Deregulation of salad ingredients will allow producers to license innovation and give customers more choice
The U.S. Food and Drug Administration has loosened its controls on the making of French dressings, revoking “identity standards” for salad ingredients. The request comes decades after the industry first called for the standard to be abandoned.
On Thursday, the U.S. Food and Drug Administration (FDA) threw out of date “Identity Standards” French dressing presents an opportunity for manufacturers to innovate and create new variations on popular American salad toppings.
FDA determines “French dress code no longer promotes honest and fair dealing in the interests of consumers” And deregulation of its production would be in line with other condiments that are not standardized.
72 years old “Identity Standards” Specifies what ingredients must be in a sauce to be marketed as a French dressing.
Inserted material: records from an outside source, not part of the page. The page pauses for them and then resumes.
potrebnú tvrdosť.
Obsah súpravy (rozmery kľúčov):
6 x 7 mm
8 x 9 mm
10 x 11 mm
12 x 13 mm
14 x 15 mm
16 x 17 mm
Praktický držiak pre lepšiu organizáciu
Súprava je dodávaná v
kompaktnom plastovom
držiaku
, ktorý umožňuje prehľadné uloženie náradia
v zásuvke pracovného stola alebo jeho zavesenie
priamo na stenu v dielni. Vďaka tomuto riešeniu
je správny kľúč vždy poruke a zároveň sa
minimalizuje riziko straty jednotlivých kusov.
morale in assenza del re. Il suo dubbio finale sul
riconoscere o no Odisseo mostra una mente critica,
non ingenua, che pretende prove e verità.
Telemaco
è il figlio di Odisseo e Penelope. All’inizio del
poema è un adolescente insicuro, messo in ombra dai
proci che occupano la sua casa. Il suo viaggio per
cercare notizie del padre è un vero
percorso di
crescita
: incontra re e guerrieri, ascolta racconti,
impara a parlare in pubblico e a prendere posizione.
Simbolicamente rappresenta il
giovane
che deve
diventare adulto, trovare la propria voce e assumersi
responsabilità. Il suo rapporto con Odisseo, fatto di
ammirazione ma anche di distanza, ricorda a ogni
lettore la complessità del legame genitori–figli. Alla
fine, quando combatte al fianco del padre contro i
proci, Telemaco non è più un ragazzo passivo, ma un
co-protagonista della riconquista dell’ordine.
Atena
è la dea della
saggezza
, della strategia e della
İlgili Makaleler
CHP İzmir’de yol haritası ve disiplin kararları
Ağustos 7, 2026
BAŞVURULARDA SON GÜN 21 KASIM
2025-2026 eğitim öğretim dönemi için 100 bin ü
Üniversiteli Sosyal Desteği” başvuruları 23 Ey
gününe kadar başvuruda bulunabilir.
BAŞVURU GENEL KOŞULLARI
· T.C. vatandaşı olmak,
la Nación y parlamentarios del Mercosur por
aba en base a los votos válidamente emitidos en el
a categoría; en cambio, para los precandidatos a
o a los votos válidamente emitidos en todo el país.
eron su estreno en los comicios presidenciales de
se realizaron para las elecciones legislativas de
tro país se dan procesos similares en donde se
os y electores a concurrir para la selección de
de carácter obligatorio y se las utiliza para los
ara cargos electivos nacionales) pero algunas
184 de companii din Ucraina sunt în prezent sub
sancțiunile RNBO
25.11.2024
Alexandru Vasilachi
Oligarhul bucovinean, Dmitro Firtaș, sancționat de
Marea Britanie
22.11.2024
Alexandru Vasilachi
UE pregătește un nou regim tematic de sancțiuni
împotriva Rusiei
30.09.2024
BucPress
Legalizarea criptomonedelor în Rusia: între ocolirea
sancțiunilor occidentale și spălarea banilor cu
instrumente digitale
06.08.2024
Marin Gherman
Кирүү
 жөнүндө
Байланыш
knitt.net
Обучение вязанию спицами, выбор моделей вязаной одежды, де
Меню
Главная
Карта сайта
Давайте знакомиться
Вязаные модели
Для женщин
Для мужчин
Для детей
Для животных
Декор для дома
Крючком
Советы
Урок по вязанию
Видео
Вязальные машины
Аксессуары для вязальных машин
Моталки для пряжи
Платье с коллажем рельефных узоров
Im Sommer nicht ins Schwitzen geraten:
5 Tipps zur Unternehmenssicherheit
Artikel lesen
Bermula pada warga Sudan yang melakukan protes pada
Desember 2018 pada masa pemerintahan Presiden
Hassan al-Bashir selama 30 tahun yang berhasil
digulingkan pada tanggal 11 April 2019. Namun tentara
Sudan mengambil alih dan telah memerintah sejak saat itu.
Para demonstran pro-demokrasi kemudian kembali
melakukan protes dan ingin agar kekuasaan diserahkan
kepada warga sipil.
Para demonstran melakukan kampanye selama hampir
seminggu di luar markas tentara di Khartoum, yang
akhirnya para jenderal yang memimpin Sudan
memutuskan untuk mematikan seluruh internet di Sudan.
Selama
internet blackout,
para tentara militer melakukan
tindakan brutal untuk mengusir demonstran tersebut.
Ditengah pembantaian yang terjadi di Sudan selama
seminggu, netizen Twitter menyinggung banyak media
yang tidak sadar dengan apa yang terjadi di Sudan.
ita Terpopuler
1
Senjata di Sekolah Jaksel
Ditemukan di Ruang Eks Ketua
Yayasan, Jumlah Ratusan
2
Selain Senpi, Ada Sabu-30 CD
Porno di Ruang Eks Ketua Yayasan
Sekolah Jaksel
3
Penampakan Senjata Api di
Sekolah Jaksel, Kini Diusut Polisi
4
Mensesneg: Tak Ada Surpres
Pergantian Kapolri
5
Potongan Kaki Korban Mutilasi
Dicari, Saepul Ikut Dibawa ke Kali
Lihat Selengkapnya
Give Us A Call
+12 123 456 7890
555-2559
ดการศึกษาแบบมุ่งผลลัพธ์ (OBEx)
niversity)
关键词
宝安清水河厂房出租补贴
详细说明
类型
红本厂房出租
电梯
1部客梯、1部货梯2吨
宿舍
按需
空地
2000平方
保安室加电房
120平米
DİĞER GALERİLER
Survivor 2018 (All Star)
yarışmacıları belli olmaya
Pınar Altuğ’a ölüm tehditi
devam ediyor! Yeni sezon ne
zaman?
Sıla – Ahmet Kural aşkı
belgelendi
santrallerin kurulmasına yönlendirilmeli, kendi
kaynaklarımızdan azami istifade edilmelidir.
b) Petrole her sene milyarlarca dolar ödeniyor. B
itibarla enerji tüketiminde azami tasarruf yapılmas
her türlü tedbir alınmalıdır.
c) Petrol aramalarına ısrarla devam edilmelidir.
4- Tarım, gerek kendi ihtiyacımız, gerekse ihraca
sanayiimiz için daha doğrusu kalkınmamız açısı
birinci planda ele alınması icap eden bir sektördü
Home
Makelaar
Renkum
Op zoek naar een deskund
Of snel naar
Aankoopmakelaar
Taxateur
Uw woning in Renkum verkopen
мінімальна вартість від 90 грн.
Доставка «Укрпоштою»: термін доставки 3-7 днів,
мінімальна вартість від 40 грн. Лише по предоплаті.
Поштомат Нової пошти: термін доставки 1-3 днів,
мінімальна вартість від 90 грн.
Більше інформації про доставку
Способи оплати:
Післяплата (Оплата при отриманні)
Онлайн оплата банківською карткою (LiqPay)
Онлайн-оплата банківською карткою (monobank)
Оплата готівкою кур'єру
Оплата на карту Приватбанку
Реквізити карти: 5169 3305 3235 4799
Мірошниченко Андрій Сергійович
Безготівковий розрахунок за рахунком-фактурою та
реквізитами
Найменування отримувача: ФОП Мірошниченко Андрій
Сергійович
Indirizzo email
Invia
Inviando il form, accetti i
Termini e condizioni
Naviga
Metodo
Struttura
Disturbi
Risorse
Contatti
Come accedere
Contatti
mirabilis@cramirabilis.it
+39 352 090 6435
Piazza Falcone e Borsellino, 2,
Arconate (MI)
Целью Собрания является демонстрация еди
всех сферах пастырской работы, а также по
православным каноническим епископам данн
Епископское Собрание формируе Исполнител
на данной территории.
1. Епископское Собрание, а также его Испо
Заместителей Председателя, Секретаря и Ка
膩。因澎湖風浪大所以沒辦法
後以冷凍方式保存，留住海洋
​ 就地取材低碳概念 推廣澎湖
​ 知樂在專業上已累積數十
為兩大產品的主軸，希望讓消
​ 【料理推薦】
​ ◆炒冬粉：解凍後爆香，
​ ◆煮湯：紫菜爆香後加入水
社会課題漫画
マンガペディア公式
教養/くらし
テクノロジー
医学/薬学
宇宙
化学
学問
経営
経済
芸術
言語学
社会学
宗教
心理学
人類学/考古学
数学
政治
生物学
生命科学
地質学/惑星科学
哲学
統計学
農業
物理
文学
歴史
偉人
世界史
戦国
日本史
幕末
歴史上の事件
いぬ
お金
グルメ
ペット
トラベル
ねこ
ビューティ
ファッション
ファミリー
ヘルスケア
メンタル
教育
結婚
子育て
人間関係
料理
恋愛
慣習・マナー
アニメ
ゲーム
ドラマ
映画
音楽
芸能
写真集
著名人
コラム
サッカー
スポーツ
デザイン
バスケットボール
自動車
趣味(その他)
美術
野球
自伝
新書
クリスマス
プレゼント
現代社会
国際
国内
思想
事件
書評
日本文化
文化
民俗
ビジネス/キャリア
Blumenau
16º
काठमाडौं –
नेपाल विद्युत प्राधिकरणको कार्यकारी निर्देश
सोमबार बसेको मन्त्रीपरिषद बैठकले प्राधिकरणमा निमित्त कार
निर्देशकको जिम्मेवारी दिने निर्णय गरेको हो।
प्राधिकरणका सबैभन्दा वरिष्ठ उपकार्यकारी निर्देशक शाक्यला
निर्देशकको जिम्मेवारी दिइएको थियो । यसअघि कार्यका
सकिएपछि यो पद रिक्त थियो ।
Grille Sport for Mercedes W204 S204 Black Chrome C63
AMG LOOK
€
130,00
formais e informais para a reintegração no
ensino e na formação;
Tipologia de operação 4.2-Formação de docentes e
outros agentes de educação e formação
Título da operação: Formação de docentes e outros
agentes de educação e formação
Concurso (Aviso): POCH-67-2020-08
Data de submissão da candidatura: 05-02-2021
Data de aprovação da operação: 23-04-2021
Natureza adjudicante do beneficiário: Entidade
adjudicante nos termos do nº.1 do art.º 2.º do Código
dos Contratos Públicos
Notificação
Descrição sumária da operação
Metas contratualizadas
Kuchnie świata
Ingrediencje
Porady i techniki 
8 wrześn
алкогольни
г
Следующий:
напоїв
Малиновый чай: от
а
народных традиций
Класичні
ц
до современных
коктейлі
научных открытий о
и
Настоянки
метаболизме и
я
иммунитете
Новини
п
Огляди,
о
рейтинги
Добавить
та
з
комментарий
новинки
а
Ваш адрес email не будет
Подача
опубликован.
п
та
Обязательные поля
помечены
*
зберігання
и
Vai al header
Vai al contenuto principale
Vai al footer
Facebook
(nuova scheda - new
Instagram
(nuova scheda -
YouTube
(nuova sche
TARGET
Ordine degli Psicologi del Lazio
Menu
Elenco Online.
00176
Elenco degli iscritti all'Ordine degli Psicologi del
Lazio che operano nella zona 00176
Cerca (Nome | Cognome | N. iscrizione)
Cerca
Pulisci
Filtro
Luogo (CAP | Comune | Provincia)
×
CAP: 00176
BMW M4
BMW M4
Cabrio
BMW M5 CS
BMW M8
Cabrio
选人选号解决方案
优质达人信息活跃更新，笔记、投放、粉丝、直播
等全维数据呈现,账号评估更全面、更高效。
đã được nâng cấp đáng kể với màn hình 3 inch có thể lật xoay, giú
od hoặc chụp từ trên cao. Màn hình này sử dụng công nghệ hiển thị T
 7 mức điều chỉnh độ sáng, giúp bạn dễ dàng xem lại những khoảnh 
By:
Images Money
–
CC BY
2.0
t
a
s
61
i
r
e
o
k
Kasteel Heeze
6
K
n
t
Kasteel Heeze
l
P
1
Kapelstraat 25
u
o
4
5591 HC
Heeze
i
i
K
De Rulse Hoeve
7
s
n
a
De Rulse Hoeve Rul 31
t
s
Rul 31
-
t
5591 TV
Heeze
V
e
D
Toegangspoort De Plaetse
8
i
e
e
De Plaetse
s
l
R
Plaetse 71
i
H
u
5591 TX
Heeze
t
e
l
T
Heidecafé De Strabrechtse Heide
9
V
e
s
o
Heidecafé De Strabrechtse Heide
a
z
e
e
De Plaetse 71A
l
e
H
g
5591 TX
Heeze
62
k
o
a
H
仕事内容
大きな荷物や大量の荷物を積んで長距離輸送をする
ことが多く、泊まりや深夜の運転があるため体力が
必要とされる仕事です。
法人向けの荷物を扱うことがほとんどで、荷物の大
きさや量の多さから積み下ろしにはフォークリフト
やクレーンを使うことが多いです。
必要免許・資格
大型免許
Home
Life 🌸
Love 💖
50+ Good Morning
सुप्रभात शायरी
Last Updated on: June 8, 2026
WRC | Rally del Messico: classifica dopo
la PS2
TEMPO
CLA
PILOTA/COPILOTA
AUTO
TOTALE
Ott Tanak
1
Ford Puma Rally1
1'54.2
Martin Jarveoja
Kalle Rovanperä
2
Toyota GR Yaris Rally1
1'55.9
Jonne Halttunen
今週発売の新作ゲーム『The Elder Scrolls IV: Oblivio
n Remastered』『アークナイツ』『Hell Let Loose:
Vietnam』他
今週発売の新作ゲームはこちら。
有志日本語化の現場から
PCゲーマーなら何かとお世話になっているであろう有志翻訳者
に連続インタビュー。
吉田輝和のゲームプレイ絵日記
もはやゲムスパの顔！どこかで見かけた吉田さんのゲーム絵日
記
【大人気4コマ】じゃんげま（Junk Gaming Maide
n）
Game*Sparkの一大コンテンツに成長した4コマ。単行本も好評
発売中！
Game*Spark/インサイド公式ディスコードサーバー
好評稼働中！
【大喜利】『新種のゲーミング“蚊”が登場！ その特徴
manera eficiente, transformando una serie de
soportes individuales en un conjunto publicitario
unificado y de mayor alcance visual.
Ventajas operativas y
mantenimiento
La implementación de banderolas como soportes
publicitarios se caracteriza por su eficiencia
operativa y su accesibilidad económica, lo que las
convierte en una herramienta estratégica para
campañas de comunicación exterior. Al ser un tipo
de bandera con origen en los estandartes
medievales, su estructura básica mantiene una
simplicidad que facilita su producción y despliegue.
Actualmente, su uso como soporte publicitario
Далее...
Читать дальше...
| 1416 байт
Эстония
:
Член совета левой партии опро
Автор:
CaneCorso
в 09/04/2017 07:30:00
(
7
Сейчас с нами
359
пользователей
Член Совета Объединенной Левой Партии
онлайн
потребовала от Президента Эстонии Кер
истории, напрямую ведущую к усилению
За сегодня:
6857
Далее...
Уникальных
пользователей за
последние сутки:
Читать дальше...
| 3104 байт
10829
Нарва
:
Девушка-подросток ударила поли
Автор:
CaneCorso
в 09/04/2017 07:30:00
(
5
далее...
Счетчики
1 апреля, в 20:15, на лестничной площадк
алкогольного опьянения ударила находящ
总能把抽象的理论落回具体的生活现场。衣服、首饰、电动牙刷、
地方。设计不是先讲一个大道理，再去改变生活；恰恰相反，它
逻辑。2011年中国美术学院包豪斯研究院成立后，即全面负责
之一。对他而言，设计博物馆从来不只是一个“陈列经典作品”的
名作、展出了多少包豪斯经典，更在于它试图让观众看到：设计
Historically, sauces have included tomatoes, oil, vinegar and other seasonings.
The FDA also noted that certain French dressings did not meet the old standards, such as “Fat Free” version, but said customers were not fooled by the manufacturer’s variant. “In contrast, these varieties appear to be adaptable to customer preferences and dietary restrictions.”
The original rules for salad dressing production were introduced in the 1950s, when supermarket shoppers didn’t have much choice.
For decades, the Dressing and Dressing Society (ADS) has argued that so many other types of salad dressings are on the market because of a lack of regulation.
Thursday’s ruling follows ADS’ application to the FDA in December 2020. It was originally proposed in 1998.